А из-за закрытой двери библиотеки вдруг послышался какой-то скрип, потом – глухой удар, потом – бормотание, то ли мужское, то ли женское. Позднее, вспоминая этот момент – а размышляла Брайони о нем немало, – она не могла сказать, ожидала ли увидеть что-то определенное, кладя руку на медную дверную ручку и поворачивая ее. Но она уже прочла письмо Робби, уже назначила себя защитницей сестры – кузина ей многое объяснила, – и поэтому увиденное отчасти было воспринято ею в свете того, что она знала или думала, что знает.
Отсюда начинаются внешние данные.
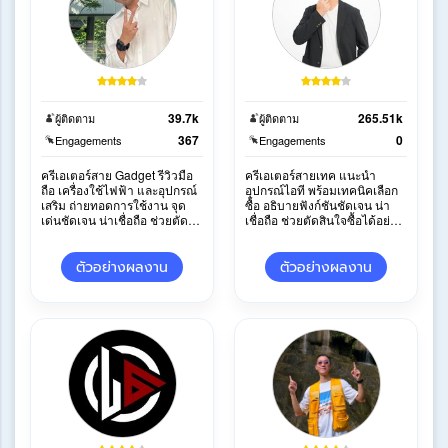
39.7k
265.51k
ผู้ติดตาม
ผู้ติดตาม
367
0
Engagements
Engagements
ครีเอเตอร์สาย Gadget รีวิวมือ
ครีเอเตอร์สายเทค แนะนำ
ถือ เครื่องใช้ไฟฟ้า และอุปกรณ์
อุปกรณ์ไอที พร้อมเทคนิคเลือก
เสริม ถ่ายทอดการใช้งาน จุด
ซื้อ อธิบายฟังก์ชันชัดเจน น่า
เด่นชัดเจน น่าเชื่อถือ ช่วยตัดสิน
เชื่อถือ ช่วยตัดสินใจซื้อได้อย่าง
ใจซื้อได้ง่าย
มั่นใจ
ตัวอย่างผลงาน
ตัวอย่างผลงาน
Сначала, открыв дверь и войдя, Брайони вообще ничего не рассмотрела. В комнате горела лишь настольная лампа под зеленым абажуром, освещавшая небольшую часть затянутой тисненой кожей столешницы. Но, углубившись в библиотеку еще на несколько шагов, Брайони увидела их – темные тени в дальнем углу. Хотя они оставались неподвижными, ей сразу показалось, что рукопашное сражение прервалось в самом разгаре. Сцена была такой яркой и до такой степени соответствовала ее худшим опасениям, что ей почудилось на миг, будто это ее взбудораженное сверх меры воображение причудливо спроектировало тени фигур на стену из книжных корешков. Но по мере того как глаза привыкали к темноте, надежда на то, что это лишь иллюзия, меркла. Никто не двигался. Поверх плеча Робби Брайони видела полные ужаса глаза сестры. Он повернулся, чтобы взглянуть, кто ему помешал, но не отпустил Сесилию, а стоял, зажав ее, с поддернутой выше колен юбкой, в угол, где сходились книжные полки. Левая рука, обвив ее шею, вцепилась в волосы, правой он держал ее поднятую – то ли протестующую, то ли разящую – руку.
Он казался таким огромным и взбешенным, а Сесилия с обнаженными плечами и тонкими руками такой хрупкой, что Брайони даже представить не могла, чем все это кончится, когда двинулась к ним. Она хотела закричать, но у нее перехватило дыхание, а язык стал тяжелым и неповоротливым. Робби сдвинулся в сторону, чтобы закрыть от нее сестру. Потом Сесилия высвободилась – он ее больше не удерживал. Брайони остановилась и произнесла имя сестры. Когда та проходила мимо, в ее взгляде не было ни благодарности, ни облегчения. Лицо казалось бесстрастным, почти спокойным, она смотрела прямо перед собой на дверь, через которую собиралась выйти. В следующий миг Брайони осталась наедине с Робби. Он тоже не смотрел ей в глаза, а лишь вперил взгляд в угол, стал одергивать костюм и поправлять галстук. Брайони начала осторожно пятиться – он не сделал ни малейшей попытки напасть, даже голову не поднял. Тогда она повернулась и побежала за Сесилией. Но в холле уже никого не было, и понять, куда направилась сестра, не представлялось возможным.